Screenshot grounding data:
---------------
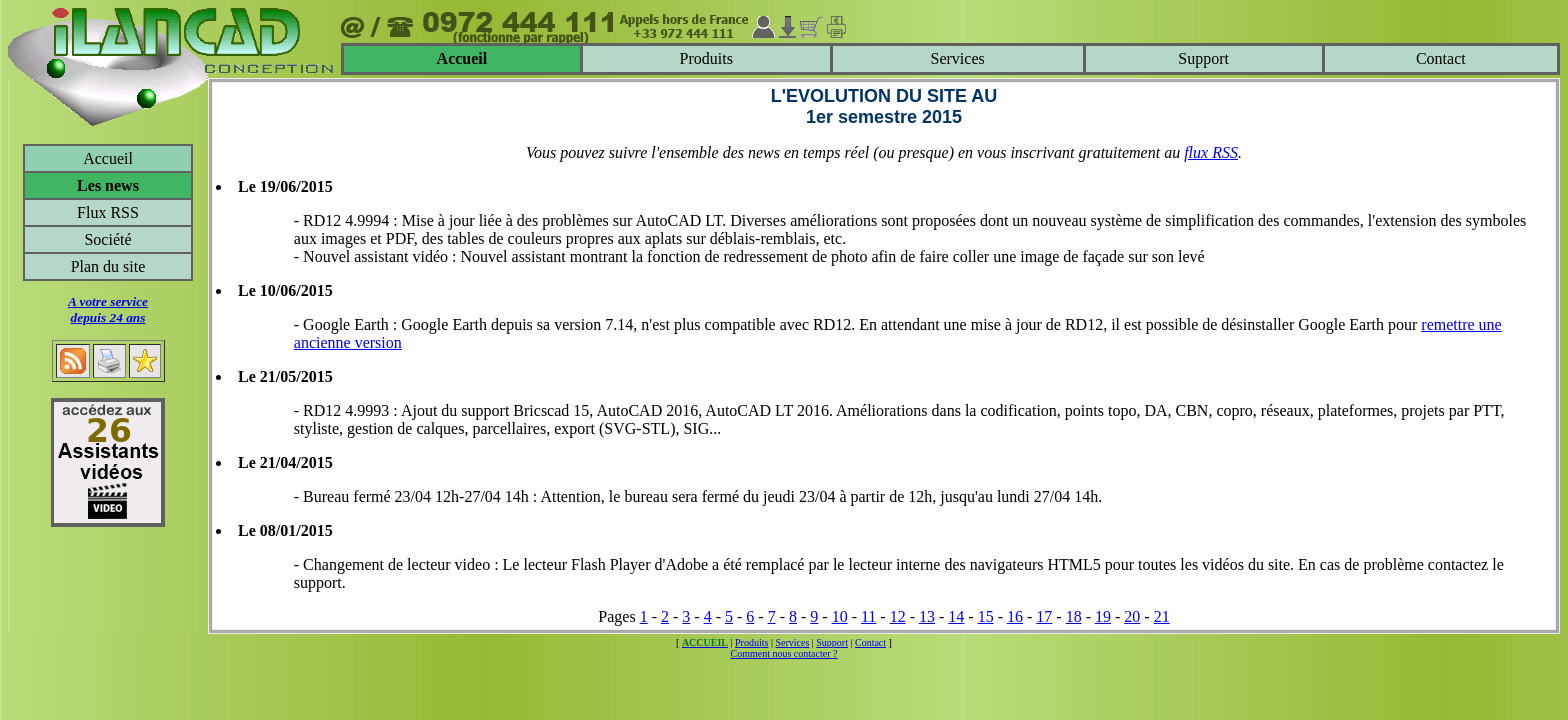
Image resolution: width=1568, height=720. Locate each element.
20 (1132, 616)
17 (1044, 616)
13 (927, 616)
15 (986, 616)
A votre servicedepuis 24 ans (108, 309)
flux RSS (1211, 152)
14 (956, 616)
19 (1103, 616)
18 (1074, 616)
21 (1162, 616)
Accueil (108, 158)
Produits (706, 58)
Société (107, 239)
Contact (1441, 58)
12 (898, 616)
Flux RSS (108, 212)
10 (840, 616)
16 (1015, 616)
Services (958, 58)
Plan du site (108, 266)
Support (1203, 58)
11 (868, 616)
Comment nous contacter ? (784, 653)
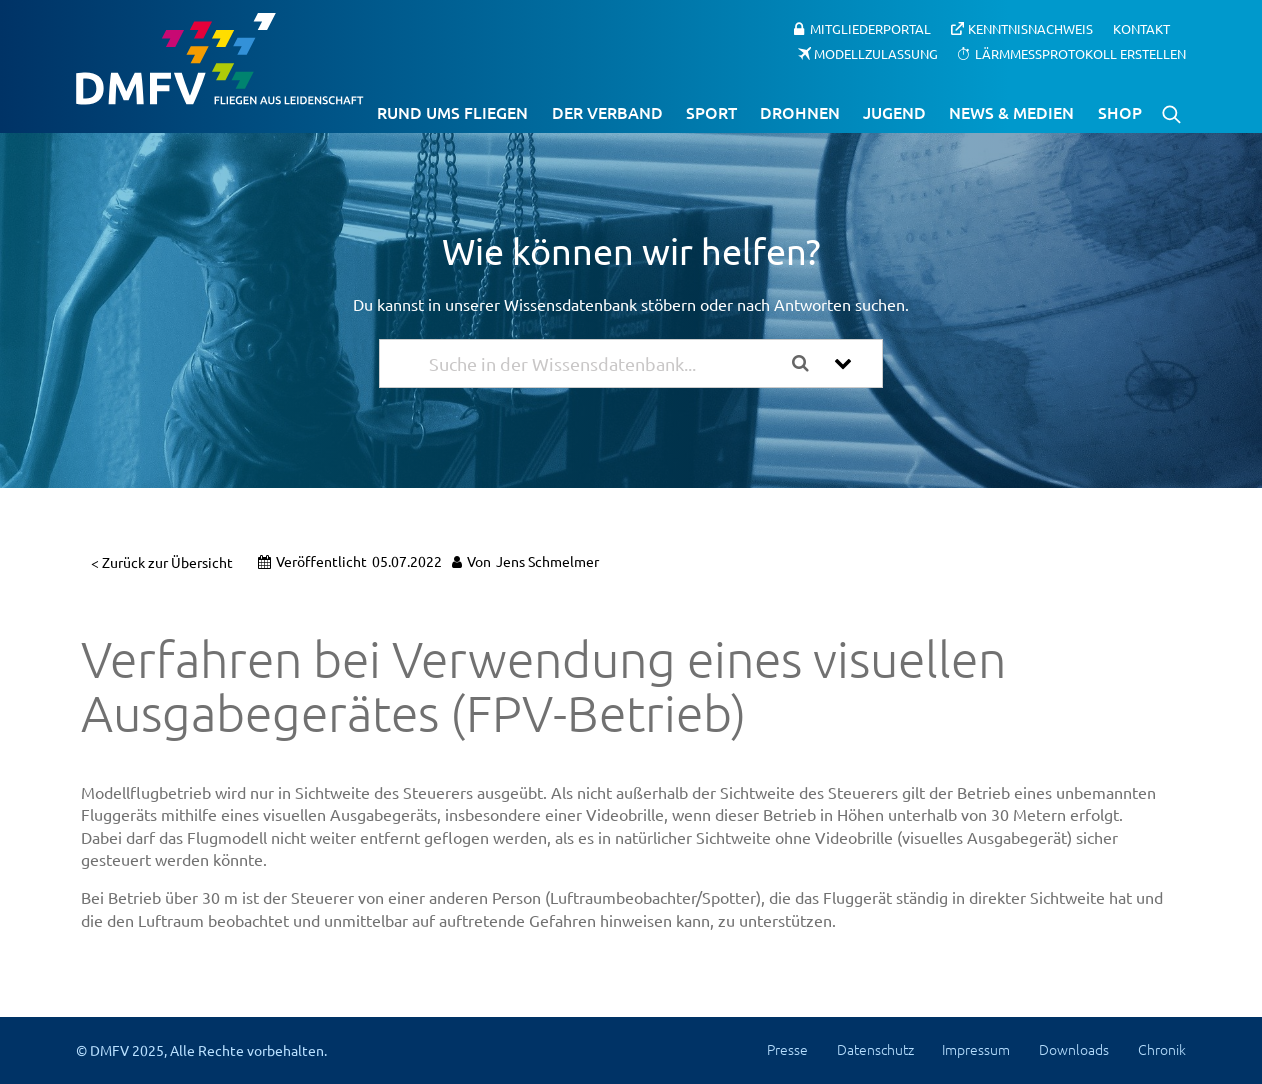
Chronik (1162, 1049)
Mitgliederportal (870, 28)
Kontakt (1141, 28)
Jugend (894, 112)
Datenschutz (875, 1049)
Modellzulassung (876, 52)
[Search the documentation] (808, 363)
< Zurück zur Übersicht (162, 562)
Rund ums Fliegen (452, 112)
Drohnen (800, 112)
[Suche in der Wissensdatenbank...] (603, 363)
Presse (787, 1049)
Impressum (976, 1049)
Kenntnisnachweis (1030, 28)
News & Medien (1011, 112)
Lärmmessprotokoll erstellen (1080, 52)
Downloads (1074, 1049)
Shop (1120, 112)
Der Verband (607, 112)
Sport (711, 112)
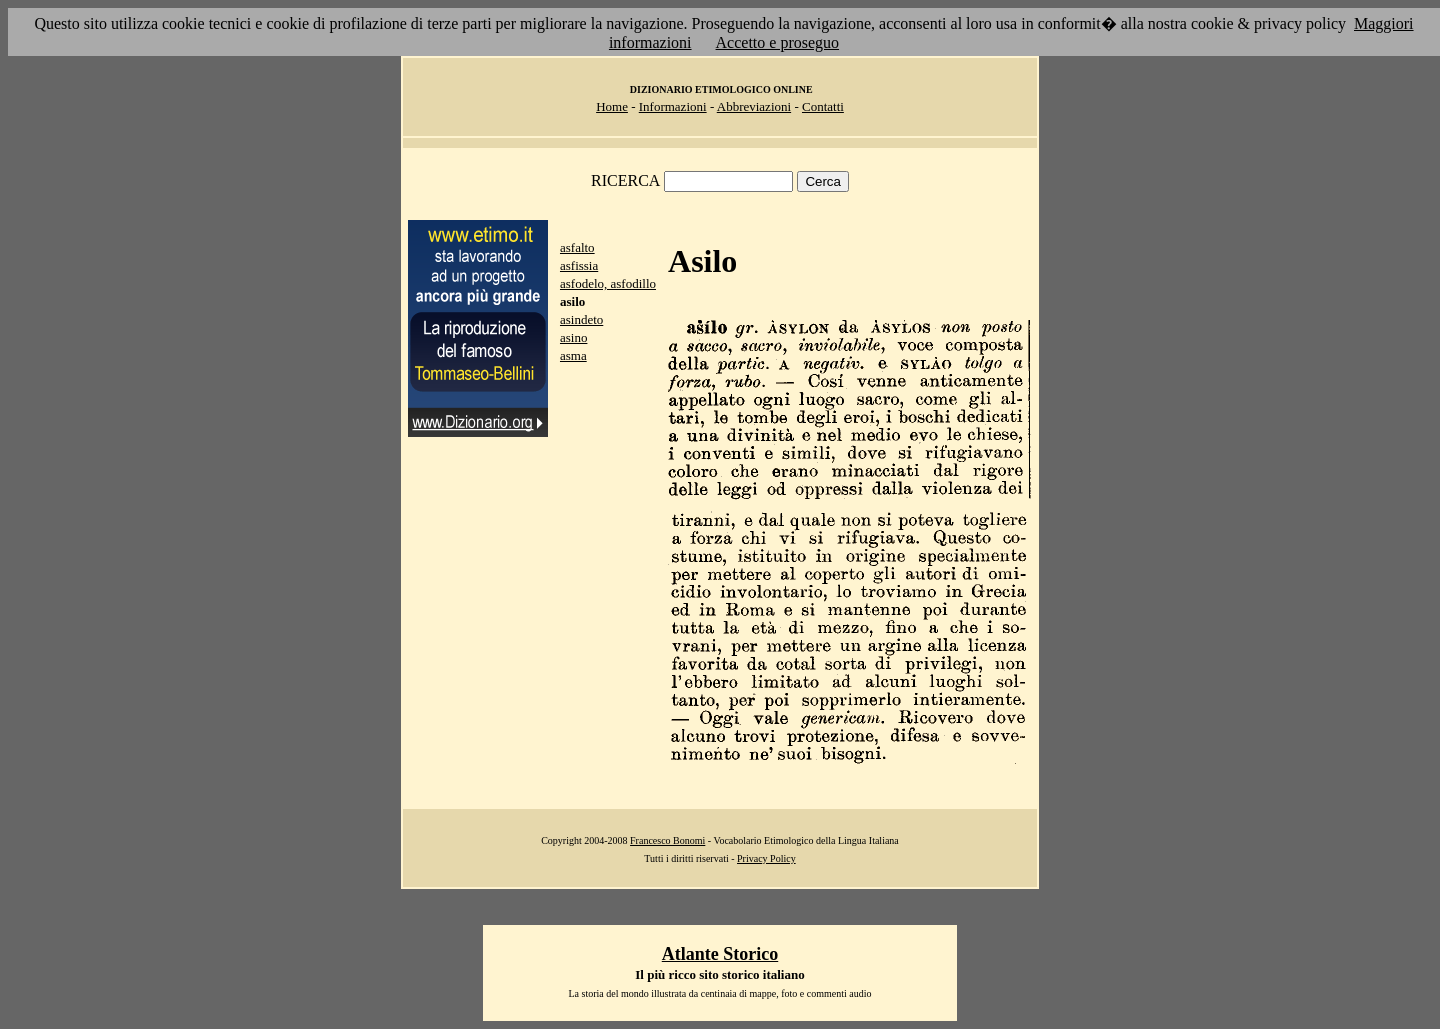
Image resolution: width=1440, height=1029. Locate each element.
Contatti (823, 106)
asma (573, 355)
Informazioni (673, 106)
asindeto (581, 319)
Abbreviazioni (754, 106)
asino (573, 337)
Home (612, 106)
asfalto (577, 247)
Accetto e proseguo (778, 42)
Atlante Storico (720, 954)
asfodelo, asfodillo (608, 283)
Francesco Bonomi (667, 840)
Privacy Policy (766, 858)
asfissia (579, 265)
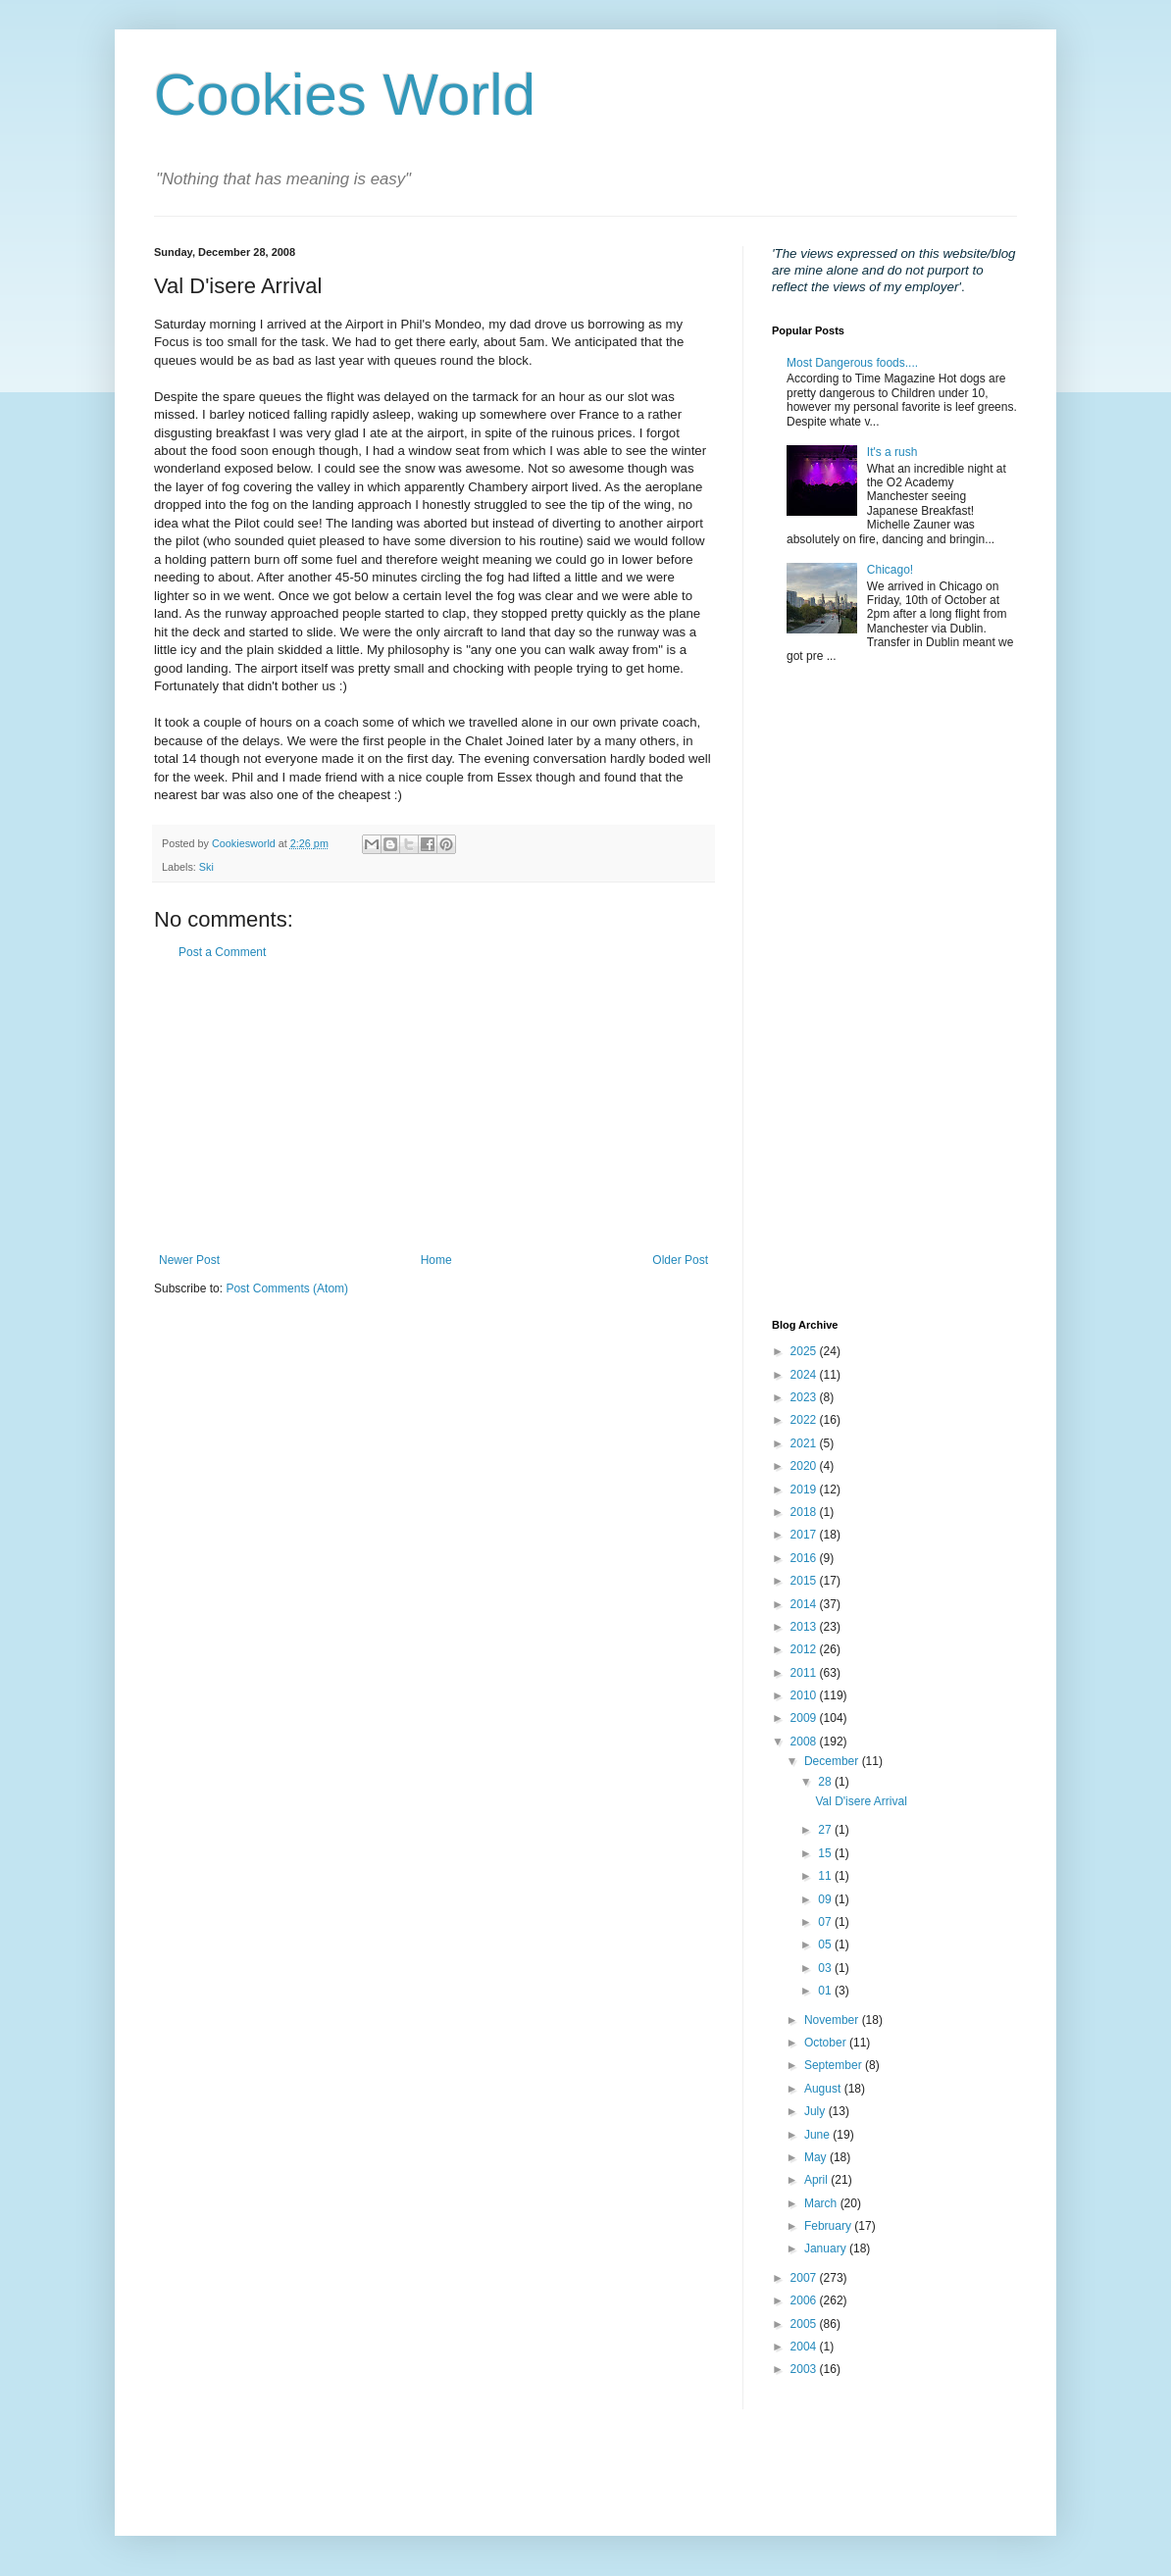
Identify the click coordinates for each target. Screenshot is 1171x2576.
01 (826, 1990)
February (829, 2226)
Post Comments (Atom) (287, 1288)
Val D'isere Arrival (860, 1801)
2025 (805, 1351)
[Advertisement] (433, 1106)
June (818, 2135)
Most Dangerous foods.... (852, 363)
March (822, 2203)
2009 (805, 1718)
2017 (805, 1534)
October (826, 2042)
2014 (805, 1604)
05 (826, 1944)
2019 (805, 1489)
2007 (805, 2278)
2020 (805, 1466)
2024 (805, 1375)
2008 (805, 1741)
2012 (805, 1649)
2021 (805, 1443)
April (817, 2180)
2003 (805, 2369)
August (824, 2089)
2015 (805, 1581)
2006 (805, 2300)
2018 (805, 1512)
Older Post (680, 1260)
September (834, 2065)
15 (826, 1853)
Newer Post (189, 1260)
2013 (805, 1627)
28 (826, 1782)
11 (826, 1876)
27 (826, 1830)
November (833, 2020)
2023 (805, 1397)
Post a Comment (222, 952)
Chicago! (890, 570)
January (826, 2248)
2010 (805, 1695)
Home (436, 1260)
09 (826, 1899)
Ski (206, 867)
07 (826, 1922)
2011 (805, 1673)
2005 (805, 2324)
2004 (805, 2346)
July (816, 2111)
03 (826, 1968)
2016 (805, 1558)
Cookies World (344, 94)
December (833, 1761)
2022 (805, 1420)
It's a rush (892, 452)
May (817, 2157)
---------------
--- Task to carry out ---
All entries above must be repeated exactly; pictures are to be left out.

--- The completed task ---
Image resolution: width=1568, height=720. Locate each element.
20 (1132, 616)
17 (1044, 616)
13 (927, 616)
15 (986, 616)
A votre servicedepuis 24 ans (108, 309)
flux RSS (1211, 152)
14 (956, 616)
19 (1103, 616)
18 (1074, 616)
21 (1162, 616)
Accueil (108, 158)
Produits (706, 58)
Société (107, 239)
Contact (1441, 58)
12 (898, 616)
Flux RSS (108, 212)
10 (840, 616)
16 (1015, 616)
Services (958, 58)
Plan du site (108, 266)
Support (1203, 58)
11 (868, 616)
Comment nous contacter ? (784, 653)
Chronik (1162, 1049)
Mitgliederportal (870, 28)
Kontakt (1141, 28)
Jugend (894, 112)
Datenschutz (875, 1049)
Modellzulassung (876, 52)
[Search the documentation] (808, 363)
< Zurück zur Übersicht (162, 562)
Rund ums Fliegen (452, 112)
Drohnen (800, 112)
[Suche in der Wissensdatenbank...] (603, 363)
Presse (787, 1049)
Impressum (976, 1049)
Kenntnisnachweis (1030, 28)
News & Medien (1011, 112)
Lärmmessprotokoll erstellen (1080, 52)
Downloads (1074, 1049)
Shop (1120, 112)
Der Verband (607, 112)
Sport (711, 112)
Image resolution: width=1440, height=1029. Locate each element.
Contatti (823, 106)
asma (573, 355)
Informazioni (673, 106)
asindeto (581, 319)
Abbreviazioni (754, 106)
asino (573, 337)
Home (612, 106)
asfalto (577, 247)
Accetto e proseguo (778, 42)
Atlante Storico (720, 954)
asfodelo, asfodillo (608, 283)
Francesco Bonomi (667, 840)
Privacy Policy (766, 858)
asfissia (579, 265)
Identify the click coordinates for each target. Screenshot is 1171x2576.
01 (826, 1990)
February (829, 2226)
Post Comments (Atom) (287, 1288)
Val D'isere Arrival (860, 1801)
2025 (805, 1351)
[Advertisement] (433, 1106)
June (818, 2135)
Most Dangerous foods.... (852, 363)
March (822, 2203)
2009 (805, 1718)
2017 (805, 1534)
October (826, 2042)
2014 (805, 1604)
05 (826, 1944)
2019 (805, 1489)
2007 (805, 2278)
2020 (805, 1466)
2024 (805, 1375)
2008 (805, 1741)
2012 (805, 1649)
2021 (805, 1443)
April (817, 2180)
2003 (805, 2369)
August (824, 2089)
2015 (805, 1581)
2006 (805, 2300)
2018 (805, 1512)
Older Post (680, 1260)
September (834, 2065)
15 (826, 1853)
Newer Post (189, 1260)
2013 (805, 1627)
28 (826, 1782)
11 (826, 1876)
27 (826, 1830)
November (833, 2020)
2023 (805, 1397)
Post a Comment (222, 952)
Chicago! (890, 570)
January (826, 2248)
2010 (805, 1695)
Home (436, 1260)
09 (826, 1899)
Ski (206, 867)
07 (826, 1922)
2011 (805, 1673)
2005 (805, 2324)
2004 (805, 2346)
July (816, 2111)
03 (826, 1968)
2016 (805, 1558)
Cookies World (344, 94)
December (833, 1761)
2022 (805, 1420)
It's a rush (892, 452)
May (817, 2157)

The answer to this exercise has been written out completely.